Importing relationships vs. remapping
Finally, and perhaps most importantly, there's the matter of data structuring.
BI data sources employ data models from which BI-friendly datasets are generated for a variety of applications. It is often essential that enterprises structure the data in these datasets differently than how it was structured in the original source.
In the case of spreadsheet data, this usually means that users discard pivots and other structural features in the original source. On the other hand, in a relational database, the structure of the data in the source model may hugely impact its utility and storage efficiency -- and that may impact its overall usefulness in BI reporting. Is the data most efficiently stored when detail tables are keyed strategically to master tables? What data should go in lookup tables? Sometimes these are questions that must be asked of BI data, too.
Creating great BI data sources, then, includes a key decision: Should users import the relational structure of the data from a source database or pull the data over to the BI source flattened out and structure it differently in the model?

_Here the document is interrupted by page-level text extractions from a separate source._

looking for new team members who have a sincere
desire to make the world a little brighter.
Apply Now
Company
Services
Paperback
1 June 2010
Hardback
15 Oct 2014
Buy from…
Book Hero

Many BI vendor packages will allow you to either import existing structures or let them go, leaving you free to decide what's best in your particular scenario. Usually, these decisions are left to IT people -- data architects who can optimize database storage as much as they'd like. But more and more, when it comes to BI, those decisions rest on those who are building out the reporting environment. It's a wise approach, then, to learn a few tricks of the database trade.